E, como lhe eu ia contando, meu irmão é muito doente do fígado, e diz ele que não há de viver muito. Oxalá que se engane; mas a mim bacoreja-me que aquela moléstia de dentro não se cura. Se ele morrer, eu já sei que a mim me deixará alguma coisa para a minha decência; mas a riqueza quase toda vai para o Atanásio do Porto, que foi sócio dele, e são muito amigos. Ora diga-me vossemecê: Não era melhor que esta riqueza ficasse à Sr.ª D. Ângelazinha? Fazia-lhe mal ficar com este palácio, com esta quina, e com o dinheirão que o meu Hermenegildo tem nos bancos, que pelos modos me disse o tal Atanásio que era metade dum milhão! Metade dum milhão, ó Sr.ª Vitorina!

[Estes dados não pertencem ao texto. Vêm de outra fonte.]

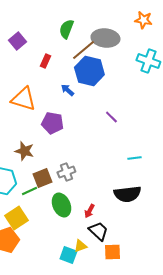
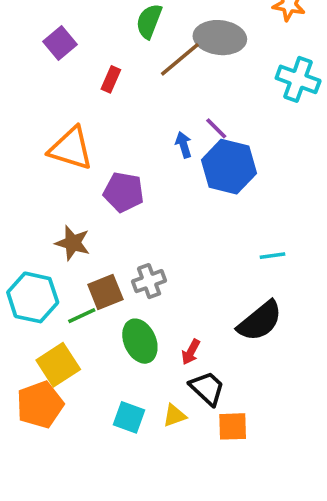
blue hexagon: (89, 71) -> (229, 167), moved
blue arrow: (67, 90) -> (184, 145), moved, turned 32
purple line: (111, 117) -> (216, 128), moved
black semicircle: (127, 194) -> (260, 321), turned -32
cyan square: (68, 255) -> (129, 417), moved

Vossemecê já viu riqueza assim?
- Com efeito! - disse a interlocutora com sincero assombro. - Metade dum milhão! A fidalga, ainda que ficasse herdeira do pai, não tinha tanto, acho eu!

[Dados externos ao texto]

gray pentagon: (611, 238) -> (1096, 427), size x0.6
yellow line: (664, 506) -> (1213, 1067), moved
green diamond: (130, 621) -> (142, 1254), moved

- Nem sombras disso! Meio milhão acho que neste mundo só o tem as pessoas reais. Quer vossemecê saber outra? Já desde que meu mano chegou, duas vezes os governos do Porto lhe escreveram para ele ser barão. Vossemecê bem sabe que barão é isto de ser grande e maioral do reino, e fica-se logo fidalgo. Pois saberá que o meu irmão não quis até agora, porque lhe pediam cinco contos pela fidalgaria, e ele ofereceu metade. Estamos a ver se se arranjará o negócio; mas, ponto é querer a fidalga que ele seja barão, que isso manda ele logo aos governos do Porto pagar os cinco contos. Conte-lhe vossemecê tudo isto lá como coisa sua. E olhe que, se o casamento se chega a fazer, vossemecê também há de apanhar uma boa pechincha. Eu cá de mm dou-lhe um cordão de vinte moedas, e meu irmão é capaz de lhe comprar uma casa p’rá sua velhice.
- Velha estou eu, Sr.ª Ritinha - atalhou Vitorina - e, se Deus quiser, hei de morrer na casa onde viver a minha ama.